Theo Kizer was born very quickly. His mother, Nichole was about to hold him for the first time, but the doctors immediately took him to neonatal intensive care. He needed to be intubated with a breathing tube, as he was having trouble breathing. His hands were curled up and he was in critical condition. The doctors could not diagnose his abnormalities. Theo was in the NICU for two months following his birth. He was very fragile. Eventually the doctors diagnosed a very rare syndrome that has only affected 80 patients in the last 40 years. Theo’s airway and lungs were so small that it was extremely difficult to breathe. Most babies with this diagnosis do not even survive pregnancy.
Theo was exceptionally strong at birth. He later underwent physical therapy and continued to make small strides. A very important surgery was performed within his first two months to attempt to remove his breathing tube and insert a feeding tube. “We wanted to think he would survive,” said Nick. “We knew there wasn’t a great chance. But they had to remove that tube in order for him to leave the hospital. We wanted so badly to get him out of the NICU and give him something else in his short time.”
All the nurses and doctors were in the room during the operation. They all loved Theo and everyone was chanting for him to pull through. When the tube was removed and he finally started breathing on his own, it was his biggest victory.

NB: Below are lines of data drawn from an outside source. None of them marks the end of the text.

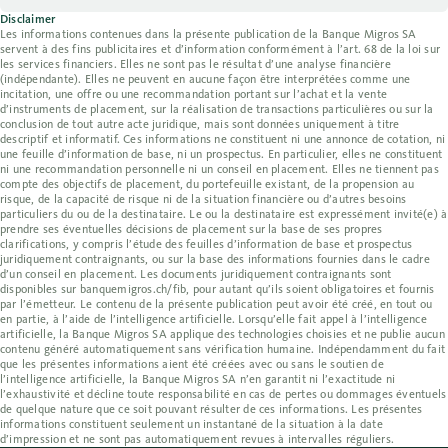
Disclaimer
Les informations contenues dans la présente publication de la Banque Migros SA
servent à des fins publicitaires et d’information conformément à l’art. 68 de la loi sur
les services financiers. Elles ne sont pas le résultat d’une analyse financière
(indépendante). Elles ne peuvent en aucune façon être interprétées comme une
incitation, une offre ou une recommandation portant sur l’achat et la vente
d’instruments de placement, sur la réalisation de transactions particulières ou sur la
conclusion de tout autre acte juridique, mais sont données uniquement à titre
descriptif et informatif. Ces informations ne constituent ni une annonce de cotation, ni
une feuille d’information de base, ni un prospectus. En particulier, elles ne constituent
ni une recommandation personnelle ni un conseil en placement. Elles ne tiennent pas
compte des objectifs de placement, du portefeuille existant, de la propension au
risque, de la capacité de risque ni de la situation financière ou d’autres besoins
particuliers du ou de la destinataire. Le ou la destinataire est expressément invité(e) à
prendre ses éventuelles décisions de placement sur la base de ses propres
clarifications, y compris l’étude des feuilles d’information de base et prospectus
juridiquement contraignants, ou sur la base des informations fournies dans le cadre
d’un conseil en placement. Les documents juridiquement contraignants sont
disponibles sur banquemigros.ch/fib, pour autant qu’ils soient obligatoires et fournis
par l’émetteur. Le contenu de la présente publication peut avoir été créé, en tout ou
en partie, à l’aide de l’intelligence artificielle. Lorsqu’elle fait appel à l’intelligence
artificielle, la Banque Migros SA applique des technologies choisies et ne publie aucun
contenu généré automatiquement sans vérification humaine. Indépendamment du fait
que les présentes informations aient été créées avec ou sans le soutien de
l’intelligence artificielle, la Banque Migros SA n’en garantit ni l’exactitude ni
l’exhaustivité et décline toute responsabilité en cas de pertes ou dommages éventuels
de quelque nature que ce soit pouvant résulter de ces informations. Les présentes
informations constituent seulement un instantané de la situation à la date
d’impression et ne sont pas automatiquement revues à intervalles réguliers.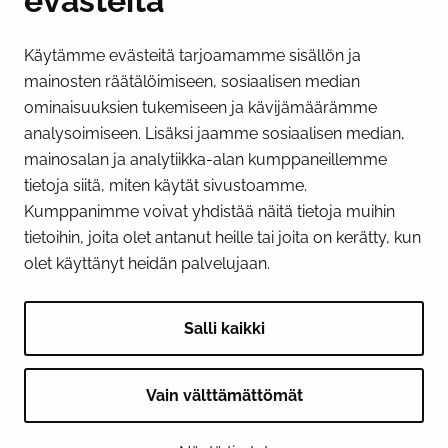
evästeitä
Käytämme evästeitä tarjoamamme sisällön ja
Näytä evästeasetukseni
mainosten räätälöimiseen, sosiaalisen median
SOSIAALINEN MEDIA
ominaisuuksien tukemiseen ja kävijämäärämme
analysoimiseen. Lisäksi jaamme sosiaalisen median,
Facebook
Instagram
YouTube
mainosalan ja analytiikka-alan kumppaneillemme
tietoja siitä, miten käytät sivustoamme.
Kumppanimme voivat yhdistää näitä tietoja muihin
tietoihin, joita olet antanut heille tai joita on kerätty, kun
olet käyttänyt heidän palvelujaan.
Salli kaikki
Vain välttämättömät
© 2026 Tornion kaupunki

“We think of him as a lion because he is so tough and strong,” said Nick. “We gave him a lion blanket to represent his strength.”

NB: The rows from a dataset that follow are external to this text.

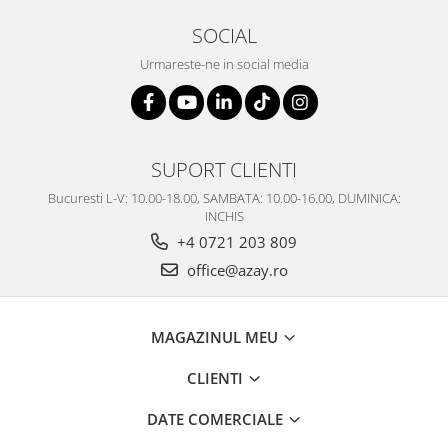
SOCIAL
Urmareste-ne in social media
SUPORT CLIENTI
Bucuresti L-V: 10.00-18.00, SAMBATA: 10.00-16.00, DUMINICA:
INCHIS
+4 0721 203 809
office@azay.ro
MAGAZINUL MEU
CLIENTI
DATE COMERCIALE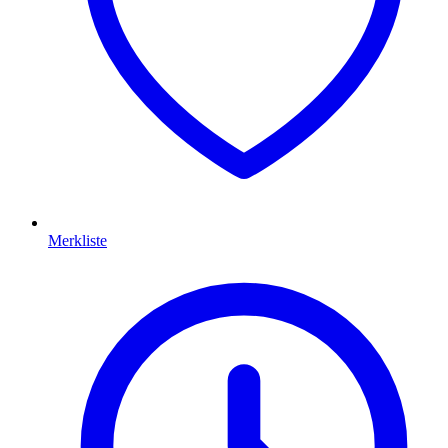
Merkliste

Even after the operation, Theo was still exceptionally fragile and showed many complications.
“There was not much more the hospital could do for us. We had to take him home,” Nichole remembers thinking. They decided rather than bringing Theo to their house, they would go to Ryan House to still give Theo a sense of home. Ryan house gave them the feel of home with all the accommodations of medical care that Theo needed.
“We were able to sleep in his room and the staff would watch Theo while we slept. They were so kind,” Nick recalled. “We were able to do many of the things we had hoped to do with Theo as a normal family. We invited family over for visits and were able to bring our dogs sometimes. We bathed Theo in the special tub. We watched a cardinals game with him dressed in a little jersey. Nichole and I are both musicians and were also able to introduce Theo to music. Our friend even performed a guitar concert in the Ryan House sanctuary.
“One night when we were sleeping, the nurses called us into the room where they were holding Theo. His vitals were dropping and he couldn’t breathe well. We didn’t want him to be in pain. We called our family and held him in the sanctuary. When the sun came up, he took his last breath and we sang ‘Here Comes the Sun’ by the Beatles. The Ryan House helped us through the most difficult time of our lives.”